## Task goal
For the data below, restate word for word only the lines from the line containing "多くの事業者さまが参加した過去の開催回の様子をご覧いた" through the line containing "8 (495) 120-17-23", both ends included.

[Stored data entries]
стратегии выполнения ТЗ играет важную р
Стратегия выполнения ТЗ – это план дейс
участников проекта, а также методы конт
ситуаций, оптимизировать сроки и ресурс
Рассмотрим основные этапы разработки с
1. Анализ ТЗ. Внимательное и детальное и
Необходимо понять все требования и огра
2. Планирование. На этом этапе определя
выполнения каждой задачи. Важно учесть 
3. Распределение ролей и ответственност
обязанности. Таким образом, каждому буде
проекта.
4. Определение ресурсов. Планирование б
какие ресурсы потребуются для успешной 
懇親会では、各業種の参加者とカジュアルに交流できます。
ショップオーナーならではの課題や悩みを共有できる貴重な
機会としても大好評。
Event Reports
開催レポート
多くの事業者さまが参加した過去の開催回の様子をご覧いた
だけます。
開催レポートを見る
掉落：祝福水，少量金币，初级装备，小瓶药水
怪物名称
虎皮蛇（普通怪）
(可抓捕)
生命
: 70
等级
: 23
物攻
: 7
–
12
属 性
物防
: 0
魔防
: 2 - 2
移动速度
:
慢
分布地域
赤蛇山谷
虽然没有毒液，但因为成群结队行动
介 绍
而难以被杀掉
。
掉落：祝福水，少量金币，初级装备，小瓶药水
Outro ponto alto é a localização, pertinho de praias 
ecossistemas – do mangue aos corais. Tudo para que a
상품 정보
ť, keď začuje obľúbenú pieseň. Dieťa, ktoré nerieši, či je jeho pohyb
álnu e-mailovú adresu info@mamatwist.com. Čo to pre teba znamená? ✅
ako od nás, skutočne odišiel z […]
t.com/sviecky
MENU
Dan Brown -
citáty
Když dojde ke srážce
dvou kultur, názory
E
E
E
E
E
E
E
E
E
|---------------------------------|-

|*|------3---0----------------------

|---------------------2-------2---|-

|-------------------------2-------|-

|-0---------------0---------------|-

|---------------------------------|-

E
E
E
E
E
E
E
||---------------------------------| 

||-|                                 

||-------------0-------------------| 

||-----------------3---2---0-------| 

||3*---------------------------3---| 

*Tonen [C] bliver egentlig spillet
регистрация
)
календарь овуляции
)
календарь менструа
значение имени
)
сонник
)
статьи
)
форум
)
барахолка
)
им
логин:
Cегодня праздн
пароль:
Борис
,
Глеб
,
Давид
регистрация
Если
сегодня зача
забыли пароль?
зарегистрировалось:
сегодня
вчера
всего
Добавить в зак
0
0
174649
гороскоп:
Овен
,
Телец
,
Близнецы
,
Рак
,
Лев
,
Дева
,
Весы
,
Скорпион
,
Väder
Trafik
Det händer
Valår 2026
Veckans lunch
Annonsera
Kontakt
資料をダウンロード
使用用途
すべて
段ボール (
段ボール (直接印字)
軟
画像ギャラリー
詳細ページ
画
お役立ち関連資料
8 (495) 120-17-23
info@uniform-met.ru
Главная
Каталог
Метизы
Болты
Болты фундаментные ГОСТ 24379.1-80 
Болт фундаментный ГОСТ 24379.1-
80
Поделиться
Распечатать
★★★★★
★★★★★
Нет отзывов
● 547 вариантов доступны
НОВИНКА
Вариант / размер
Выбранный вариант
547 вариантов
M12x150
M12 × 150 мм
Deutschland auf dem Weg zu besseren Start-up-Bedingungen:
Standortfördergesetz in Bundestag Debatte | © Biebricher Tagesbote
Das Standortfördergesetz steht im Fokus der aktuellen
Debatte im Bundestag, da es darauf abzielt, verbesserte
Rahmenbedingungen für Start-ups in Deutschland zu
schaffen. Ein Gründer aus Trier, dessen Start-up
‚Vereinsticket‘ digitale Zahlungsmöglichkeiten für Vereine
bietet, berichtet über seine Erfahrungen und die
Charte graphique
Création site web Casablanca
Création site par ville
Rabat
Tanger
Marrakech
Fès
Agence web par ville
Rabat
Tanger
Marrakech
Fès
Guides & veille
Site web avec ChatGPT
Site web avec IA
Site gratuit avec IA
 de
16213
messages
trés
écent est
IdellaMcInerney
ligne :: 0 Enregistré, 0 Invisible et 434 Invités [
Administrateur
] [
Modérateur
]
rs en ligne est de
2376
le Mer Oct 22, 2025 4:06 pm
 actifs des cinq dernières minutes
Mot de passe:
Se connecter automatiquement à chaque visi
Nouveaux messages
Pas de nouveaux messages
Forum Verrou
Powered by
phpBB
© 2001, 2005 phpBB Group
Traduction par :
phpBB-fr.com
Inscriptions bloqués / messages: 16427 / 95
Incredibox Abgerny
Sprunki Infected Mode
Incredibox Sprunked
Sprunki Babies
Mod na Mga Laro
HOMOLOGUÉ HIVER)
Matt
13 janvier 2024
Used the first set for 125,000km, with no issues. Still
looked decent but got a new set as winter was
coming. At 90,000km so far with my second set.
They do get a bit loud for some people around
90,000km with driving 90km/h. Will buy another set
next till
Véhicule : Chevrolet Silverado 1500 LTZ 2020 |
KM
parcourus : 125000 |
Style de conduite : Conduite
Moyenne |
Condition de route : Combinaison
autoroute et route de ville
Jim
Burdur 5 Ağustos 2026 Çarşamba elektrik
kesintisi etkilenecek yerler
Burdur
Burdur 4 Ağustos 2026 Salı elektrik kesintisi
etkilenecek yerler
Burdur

## Task solution
多くの事業者さまが参加した過去の開催回の様子をご覧いた
だけます。
開催レポートを見る
掉落：祝福水，少量金币，初级装备，小瓶药水
怪物名称
虎皮蛇（普通怪）
(可抓捕)
生命
: 70
等级
: 23
物攻
: 7
–
12
属 性
物防
: 0
魔防
: 2 - 2
移动速度
:
慢
分布地域
赤蛇山谷
虽然没有毒液，但因为成群结队行动
介 绍
而难以被杀掉
。
掉落：祝福水，少量金币，初级装备，小瓶药水
Outro ponto alto é a localização, pertinho de praias 
ecossistemas – do mangue aos corais. Tudo para que a
상품 정보
ť, keď začuje obľúbenú pieseň. Dieťa, ktoré nerieši, či je jeho pohyb
álnu e-mailovú adresu info@mamatwist.com. Čo to pre teba znamená? ✅
ako od nás, skutočne odišiel z […]
t.com/sviecky
MENU
Dan Brown -
citáty
Když dojde ke srážce
dvou kultur, názory
E
E
E
E
E
E
E
E
E
|---------------------------------|-

|*|------3---0----------------------

|---------------------2-------2---|-

|-------------------------2-------|-

|-0---------------0---------------|-

|---------------------------------|-

E
E
E
E
E
E
E
||---------------------------------| 

||-|                                 

||-------------0-------------------| 

||-----------------3---2---0-------| 

||3*---------------------------3---| 

*Tonen [C] bliver egentlig spillet
регистрация
)
календарь овуляции
)
календарь менструа
значение имени
)
сонник
)
статьи
)
форум
)
барахолка
)
им
логин:
Cегодня праздн
пароль:
Борис
,
Глеб
,
Давид
регистрация
Если
сегодня зача
забыли пароль?
зарегистрировалось:
сегодня
вчера
всего
Добавить в зак
0
0
174649
гороскоп:
Овен
,
Телец
,
Близнецы
,
Рак
,
Лев
,
Дева
,
Весы
,
Скорпион
,
Väder
Trafik
Det händer
Valår 2026
Veckans lunch
Annonsera
Kontakt
資料をダウンロード
使用用途
すべて
段ボール (
段ボール (直接印字)
軟
画像ギャラリー
詳細ページ
画
お役立ち関連資料
8 (495) 120-17-23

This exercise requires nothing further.